Quarto film-documentario (i precedenti sono sul Texas) di Roberto Minervini, regista marchigiano, che vive e lavora negli Stati Uniti. Presentato al Festival di Cannes del 2015, nella sezione Un certain regard e, successivamente, a Berlino.

 

Louisiana (The other Side) è un racconto dell’aspetto più segreto e oscuro degli Stati Uniti, quello che il cinema ha trattato generalmente nei documentari – firmati da registi militanti  e impegnati – o nelle pellicole del cinema indipendente americano che ha fatto conoscere l’America meno conosciuta, quella fuori dai circuiti turistici, seguendo i quali tutto è bello, pulito e scintillante.

Louisiana è, secondo le dichiarazioni di Roberto Minervini, uno scrupoloso documentario, girato da lui e da una coppia di operatori, che a turni di mezz’ora (il tempo massimo oltre il quale la pesantissima macchina da presa a spalla non sarebbe stata sopportabile) si erano avvicendati nelle riprese.


In fase di post-produzione, egli stesso aveva sottoposto tutto il materiale raccolto a un montaggio severissimo, senza risparmiare tagli, per farne un’opera così accurata ed elegante da risultare infine un vero film d’autore, capace di trasmettere la dignità dell’universo dei perdenti che aveva avvicinato, amato e rispettato nella loro emarginazione rassegnata e disperata.

L’opera si muove lungo due percorsi narrativi, il primo dei quali segue le giornate di un giovane drogato, produttore e spacciatore di crack, nelle sue relazioni familiari, nella sua vita sociale e amorosa.

 

 

 

 

Il secondo percorso, apparentemente il più politico, segue a distanza ravvicinata le discussioni un po’ buffe fra gli anziani che confusamente ricordano il loro passato di sindacalisti democratici e i discorsi di un gruppo di razzisti che, vivono in stato d'assedio, terrorizzati dalla prossima invasione dei loro territori e delle loro case, e che si esercitano con mitra e bombe ad affrontare il pericolo, al fine di salvaguardare le proprie amatissime famiglie.

 

 

 

 

Ne risulta un lavoro insolito dai contenuti inattesi che, sebbene inquietanti, imbarazzanti, dolorosi, non diventano oggetto di illuministica denuncia dell'ingiustizia sociale, poiché il regista lascia prevalere sempre il racconto soggettivo dei looser  senza contraddire e senza obiettare.


Sono uomini di un’America diversa, quella degli sconfitti nelle loro illusioni e confusamente ribelli alle leggi e allo stato, ritenuto responsabile delle loro sventure.

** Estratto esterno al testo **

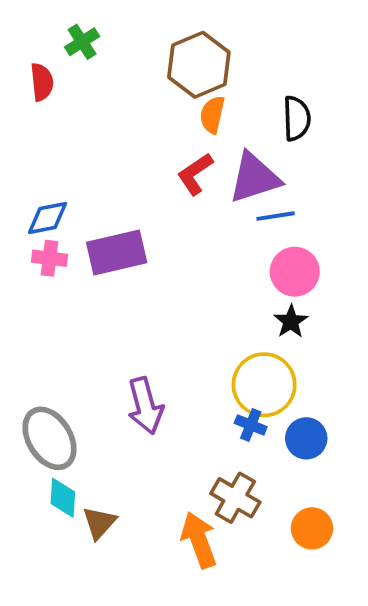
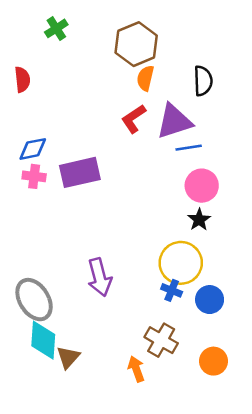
red semicircle: (42, 82) -> (22, 79), moved
cyan diamond: (63, 498) -> (43, 340), size x1.4
orange arrow: (199, 540) -> (136, 369), size x0.7

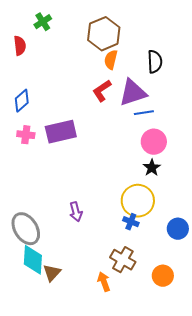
red semicircle: (22, 79) -> (20, 46), moved
blue diamond: (33, 149) -> (22, 101), moved, turned -30
purple arrow: (100, 277) -> (76, 212), size x0.7
blue circle: (210, 300) -> (178, 229), moved

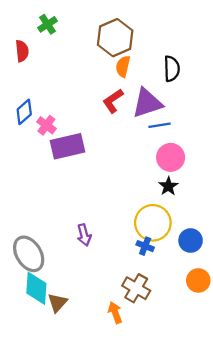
pink cross: (26, 135) -> (46, 125), moved, turned 30
blue circle: (178, 229) -> (191, 241), moved
orange circle: (163, 276) -> (198, 280), moved

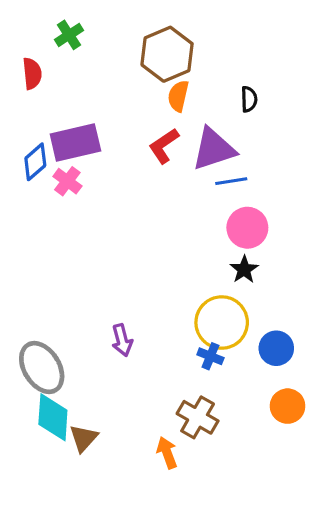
black semicircle: (172, 69) -> (249, 99), size x0.7
purple rectangle: (67, 146) -> (75, 143), moved

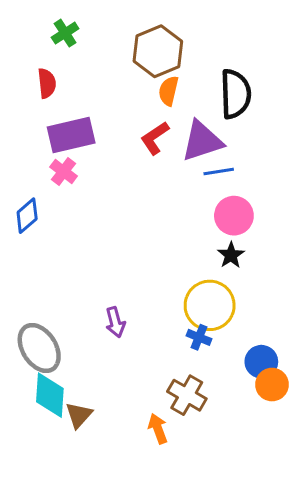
red semicircle: (32, 73) -> (47, 83), moved
black semicircle: (249, 99) -> (235, 94), size x2.0
blue diamond: (35, 162) -> (27, 216), moved
blue circle: (276, 348) -> (261, 362), moved

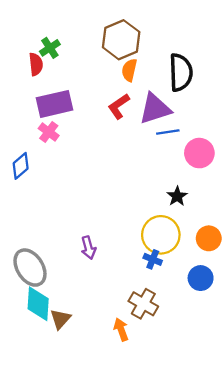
green cross: (65, 33) -> (50, 48), moved
pink circle: (234, 216) -> (199, 153), moved
orange circle: (272, 385) -> (209, 238), moved

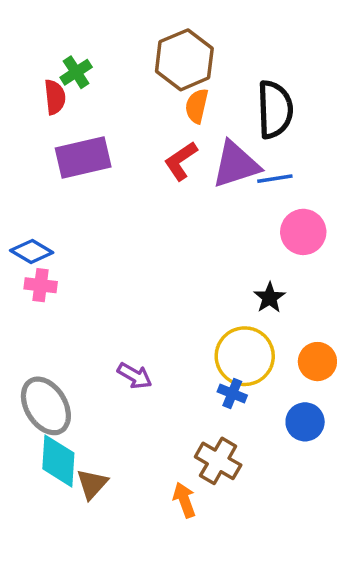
pink cross: (49, 132) -> (41, 285), moved, turned -30
blue line: (168, 132) -> (275, 179), moved
blue diamond: (21, 166) -> (32, 251), turned 72
purple arrow: (88, 248) -> (135, 376), turned -45

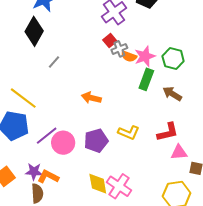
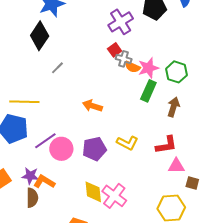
gray cross: (119, 49) -> (124, 59), turned 35
brown arrow: (172, 94) -> (173, 107), turned 72
yellow line: (23, 98) -> (24, 102), turned -40

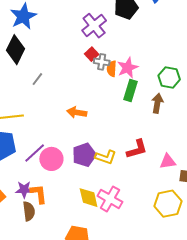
orange semicircle: (132, 67) -> (112, 69), turned 77
green hexagon: (176, 72) -> (169, 78), moved
yellow L-shape: (127, 143) -> (106, 157), moved
red L-shape: (166, 145) -> (137, 149), moved
orange L-shape: (44, 182) -> (39, 194), turned 60

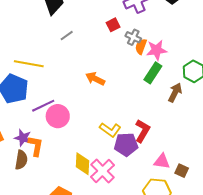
red square: (92, 54) -> (113, 25), moved
red L-shape: (137, 149) -> (142, 131), turned -60
purple pentagon: (84, 155) -> (126, 144), moved
pink triangle: (168, 161) -> (162, 161), moved

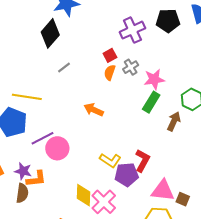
gray cross: (133, 37) -> (131, 67), turned 35
orange semicircle: (141, 47) -> (110, 73), moved
orange L-shape: (36, 146) -> (36, 179), turned 75
pink triangle: (162, 161) -> (163, 190), size x1.4

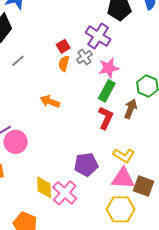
purple cross: (132, 30) -> (98, 36), moved, turned -30
yellow L-shape: (110, 160) -> (124, 155), moved
red L-shape: (142, 161) -> (106, 118), moved
brown square: (183, 199) -> (143, 186), size x1.5

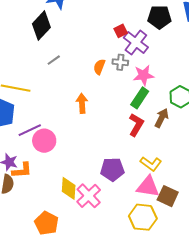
red square: (63, 46) -> (121, 31), moved
gray cross: (84, 57) -> (120, 62), turned 35
orange arrow: (50, 101) -> (82, 103), turned 60

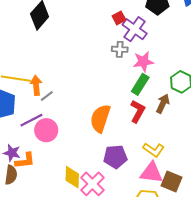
gray line: (54, 60) -> (47, 96), moved
orange semicircle: (99, 67) -> (100, 118), moved, size x1.8
orange arrow: (82, 103) -> (36, 85), moved

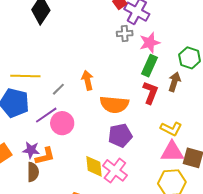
orange arrow: (36, 85) -> (87, 80), moved
orange semicircle: (100, 118) -> (114, 104), turned -96
purple pentagon: (115, 157) -> (120, 135), moved

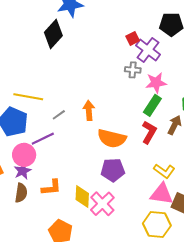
pink circle: (62, 123) -> (24, 155), moved
purple star: (31, 150) -> (23, 171), turned 30
orange L-shape: (45, 156) -> (51, 188), moved

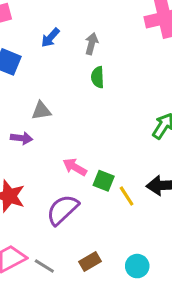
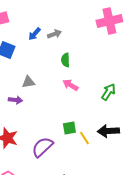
gray arrow: (92, 44) -> (54, 34), moved, turned 56
pink arrow: (75, 167) -> (70, 85), moved
green square: (104, 181) -> (69, 128), turned -32

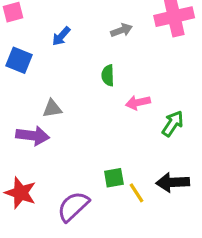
gray arrow: (54, 34) -> (121, 30), moved
pink arrow: (70, 85) -> (138, 102), moved, turned -42
purple arrow: (15, 100) -> (33, 136), size x1.5

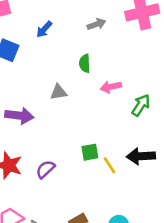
gray triangle: (52, 109) -> (59, 92), moved
purple semicircle: (73, 206) -> (45, 169), moved, size x0.7

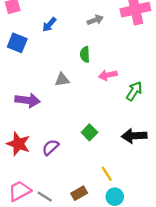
green square: (90, 152) -> (89, 132), turned -35
yellow line: (110, 165) -> (107, 174), moved

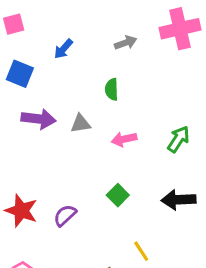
pink arrow: (108, 75) -> (124, 139), moved
purple arrow: (28, 100) -> (38, 119), moved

Essi non solo sostengono le ragioni di coloro che doovrebbero combattere, ma dichiarano il proprio odio razziale per  chi ha creduto a Obama e lo ha votato, finché, alla fine del film, si impegnano in un raccapricciante atto terroristico contro l’auto che ospita l’effigie dell’odiato presidente.

 

È dunque un originale film-documentario creato da un talentuoso regista che ha cercato nella nitida bellezza delle immagini di restituire dignità umana al dolore: può diventare molto disturbante per gli spettatori che, aspettandosi un tradizionale documentario si sentono completamente straniati.

Consigliabile vederlo: potrebbe aiutare a comprendere meglio i fatti gravissimi di Capitol Hill e la fascinazione dei disperati verso un furbacchione capace di creare illusioni e attese irrealizzabili.